Highlights & Insights¶
- Forward-looking dataset design: 8 modality combinations + reasoning explanations + multi-target referring provide a fine-grained perception benchmark for omnimodal AI.
- From "hearing" to "understanding": RAVS is advanced from acoustic attribute detection to sound content reasoning.
- 1B model outperforms 13B: Demonstrates that task-specific design (AVI + QP) matters more than parameter count alone.
Limitations & Future Work¶
- The base LLM is only 0.5B, limiting capability in scenarios requiring deep reasoning (e.g., ReasonSeg).
- Disentangling complex overlapping sounds remains a bottleneck (e.g., multiple simultaneous speakers with background noise).
- Speech expressions are synthesized via TTS, creating a distribution gap relative to real human speech.
Related Work & Insights¶
- Audio-visual scene understanding: AVSBench, Ref-AVS, Music-AVQA, and related audio-visual joint learning works.
- Reasoning segmentation: LISA, VideoLISA, VISA, and other MLLM-based reasoning segmentation methods.

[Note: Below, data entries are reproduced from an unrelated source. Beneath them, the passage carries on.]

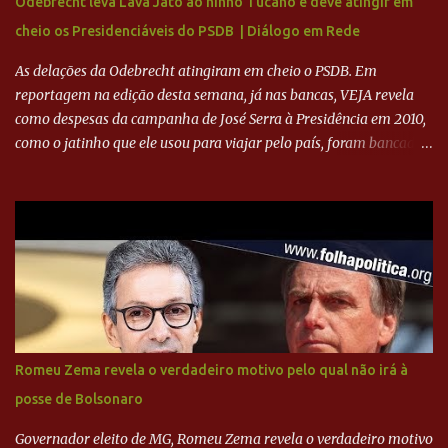
Odebrecht leva Lava Jato ao ninho Tucano e deve atingir em
ADVOGADO DO CRUZEIRO NA SAF EXPLICA SITUAÇÃO DO
cheio os Presidenciáveis do PSDB | Diálogo em Rede
CRUZEIRO - RONALDO COMPROU 90% DAS AÇÕES DO CLUBE
As delações da Odebrecht atingiram em cheio o PSDB. Em
reportagem na edição desta semana, já nas bancas, VEJA revela
como despesas da campanha de José Serra à Presidência em 2010,
como o jatinho que ele usou para viajar pelo país, foram bancadas
com dinheiro sujo da Odebrecht. Brasília - O presidente nacional
do PSDB, senador Aécio Neves, o ex-presidente da Fernando
Henrique Cardoso, e governadores tucanos em reunião na sede da
Executiva Nacional do PSDB (Valter Campanato/Agência Brasil) O
texto também põe fim a um mistério: três fontes confirmaram à
revista que o codinome “santo” que aparece em planilhas da
empreiteira refere-se ao governador de São Paulo, Geraldo
Alckmin (PSDB) — nenhum deles, no entanto, disse ter negociado
diretamente com o paulista. Depoimentos mostram como o
Romeu Zema revela o verdadeiro motivo pelo qual não irá à
dinheiro da Odebrecht bancou a campanha de Serra em 2010 Leia
posse de Bolsonaro
mais... A Lava Jato chega ao PSDB | VEJA.com
Governador eleito de MG, Romeu Zema revela o verdadeiro motivo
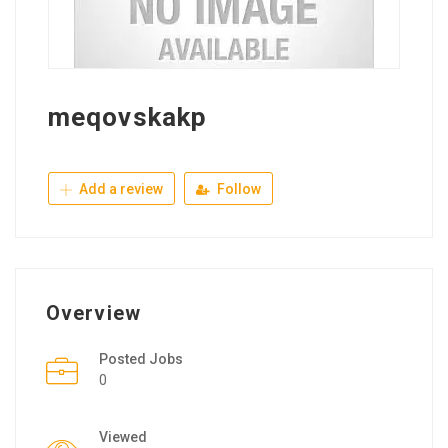
meqovskakp
Add a review
Follow
Overview
Posted Jobs
0
Viewed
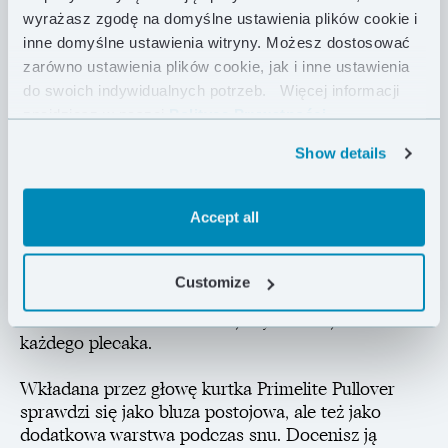
masę. Może posłużyć jako główna odzież wierzchnia,
wyrażasz zgodę na domyślne ustawienia plików cookie i
ale będzie też idealnym dopełnieniem outdoorowego
inne domyślne ustawienia witryny. Możesz dostosować
wyposażenia w trakcie wiosenno-jesiennych wypraw
zarówno ustawienia plików cookie, jak i inne ustawienia
w stylu fast & light.
do swoich indywidualnych potrzeb.
Więcej informacji
znajdziesz w naszej
Polityce Prywatności .
Jej techniczna konstrukcja daje pełną swobodę
Show details
ruchów i sprawia, że kurtka nie unosi się przy
podnoszeniu ramion. W pojedynczej kieszonce na
klatce piersiowej schowasz drobne przedmioty, które
Accept all
chcesz mieć pod ręką. Zastosowane proste
wykończenie mankietów i dołu kurtki, krótki zamek i
brak kaptura, powodują, że bluza jest ultralekka i tak
Customize
kompaktowa, że zmieści się nawet do tylnej
kieszonki koszulki kolarskiej czy bocznej kieszonki
każdego plecaka.
Wkładana przez głowę kurtka Primelite Pullover
sprawdzi się jako bluza postojowa, ale też jako
dodatkowa warstwa podczas snu. Docenisz ją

- Omnimodal models: ChatGPT-4o, VideoLLaMA, and other multimodal understanding systems.
Rating¶
- Novelty: ⭐⭐⭐⭐⭐ — The OmniAVS dataset defines an entirely new paradigm for omnimodal reasoning segmentation.
- Technical Depth: ⭐⭐⭐⭐ — AVI and query propagation are well-motivated and effective designs.
- Experimental Thoroughness: ⭐⭐⭐⭐⭐ — Comprehensive validation across OmniAVS/Ref-AVS/RefCOCO/MeViS/ReVOS on multiple tasks.
- Writing Quality: ⭐⭐⭐⭐ — Dataset motivation and comparison with Ref-AVS are clearly argued.